Stored data entries:
· · · · · · ·
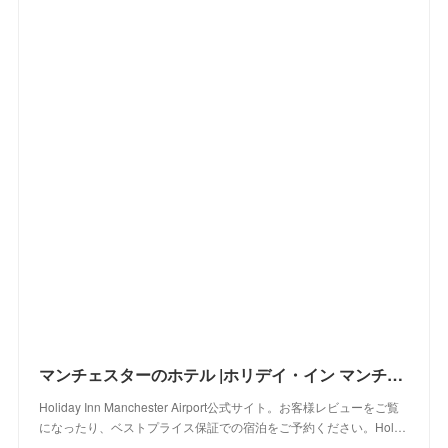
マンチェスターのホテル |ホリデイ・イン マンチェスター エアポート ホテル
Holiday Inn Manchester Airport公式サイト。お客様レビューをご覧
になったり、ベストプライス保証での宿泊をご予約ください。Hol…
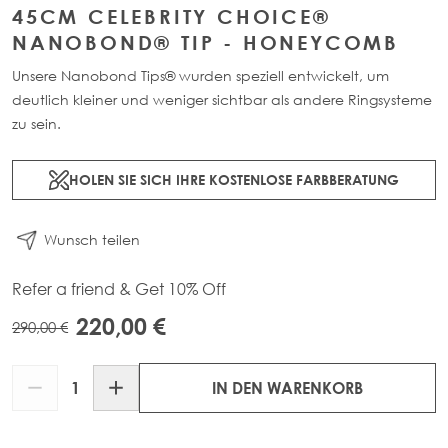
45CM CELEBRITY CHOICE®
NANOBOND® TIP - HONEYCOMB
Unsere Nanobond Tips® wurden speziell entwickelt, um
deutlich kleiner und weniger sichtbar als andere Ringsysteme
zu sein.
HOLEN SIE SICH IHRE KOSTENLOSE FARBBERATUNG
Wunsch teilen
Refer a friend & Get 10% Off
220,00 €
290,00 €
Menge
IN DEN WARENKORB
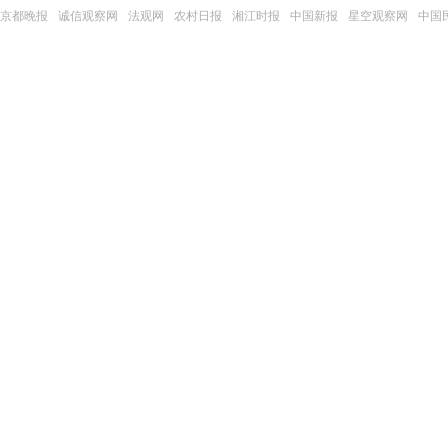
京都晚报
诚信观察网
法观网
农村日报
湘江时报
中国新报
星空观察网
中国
· · · · · · ·
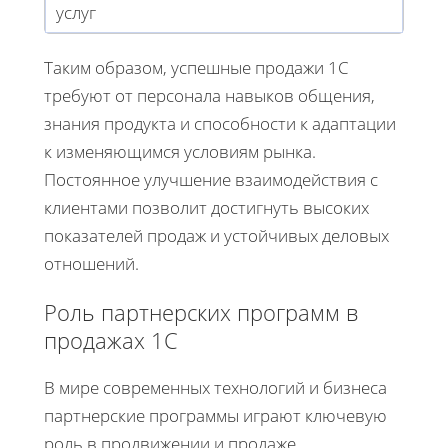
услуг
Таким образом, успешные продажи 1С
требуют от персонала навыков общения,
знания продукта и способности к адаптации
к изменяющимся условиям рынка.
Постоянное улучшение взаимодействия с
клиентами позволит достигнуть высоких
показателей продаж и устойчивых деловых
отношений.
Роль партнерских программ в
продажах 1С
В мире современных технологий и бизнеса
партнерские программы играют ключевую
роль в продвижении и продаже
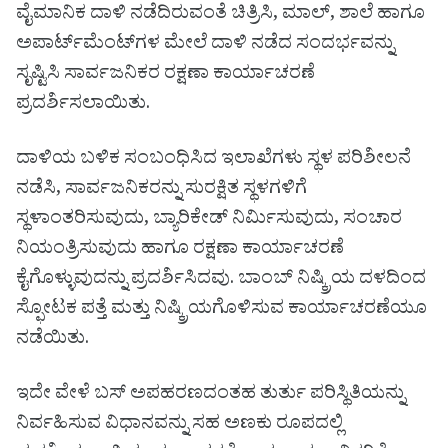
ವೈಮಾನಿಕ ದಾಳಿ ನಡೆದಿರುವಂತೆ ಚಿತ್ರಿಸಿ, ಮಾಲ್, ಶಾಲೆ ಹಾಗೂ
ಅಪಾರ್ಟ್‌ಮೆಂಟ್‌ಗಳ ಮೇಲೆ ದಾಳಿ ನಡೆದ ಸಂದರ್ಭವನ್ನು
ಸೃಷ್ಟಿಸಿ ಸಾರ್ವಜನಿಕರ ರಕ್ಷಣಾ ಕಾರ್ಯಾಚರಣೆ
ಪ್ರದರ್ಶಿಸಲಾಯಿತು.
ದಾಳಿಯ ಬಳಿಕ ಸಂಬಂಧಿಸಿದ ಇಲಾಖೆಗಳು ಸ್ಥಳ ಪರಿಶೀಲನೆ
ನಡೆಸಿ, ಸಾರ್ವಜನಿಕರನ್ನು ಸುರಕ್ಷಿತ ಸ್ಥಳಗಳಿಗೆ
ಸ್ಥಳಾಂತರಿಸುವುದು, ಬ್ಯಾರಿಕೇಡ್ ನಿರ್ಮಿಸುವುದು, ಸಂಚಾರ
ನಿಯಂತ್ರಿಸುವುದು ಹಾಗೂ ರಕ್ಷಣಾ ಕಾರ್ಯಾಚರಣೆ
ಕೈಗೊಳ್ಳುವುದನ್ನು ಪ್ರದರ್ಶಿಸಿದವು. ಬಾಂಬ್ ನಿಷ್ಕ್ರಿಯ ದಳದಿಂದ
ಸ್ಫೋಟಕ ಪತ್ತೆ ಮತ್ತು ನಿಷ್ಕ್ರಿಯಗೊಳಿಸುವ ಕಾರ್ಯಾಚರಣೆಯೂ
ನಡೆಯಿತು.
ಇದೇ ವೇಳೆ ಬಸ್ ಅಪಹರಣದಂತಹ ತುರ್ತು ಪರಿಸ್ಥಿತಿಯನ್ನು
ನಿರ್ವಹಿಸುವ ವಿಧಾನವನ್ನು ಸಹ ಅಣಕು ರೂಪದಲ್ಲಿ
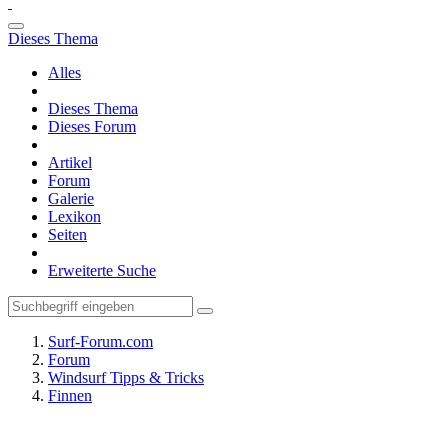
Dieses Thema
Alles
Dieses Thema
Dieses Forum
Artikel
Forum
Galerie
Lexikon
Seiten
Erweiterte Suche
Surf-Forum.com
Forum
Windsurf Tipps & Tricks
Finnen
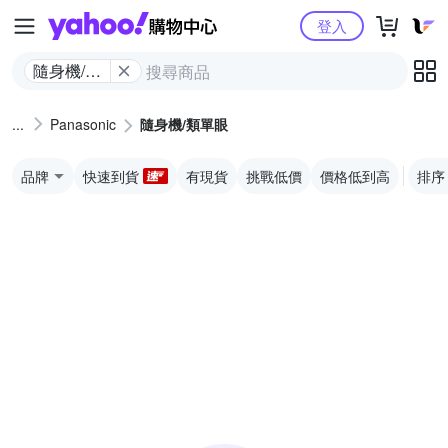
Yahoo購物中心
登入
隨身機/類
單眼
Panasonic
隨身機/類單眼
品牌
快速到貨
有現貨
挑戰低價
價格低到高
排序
· · · · · · ·
Your goal: Filter the records down to the lines that contain the string "Forum", and copy those lines.

Answer below:
Dieses Forum
Forum
Surf-Forum.com
Forum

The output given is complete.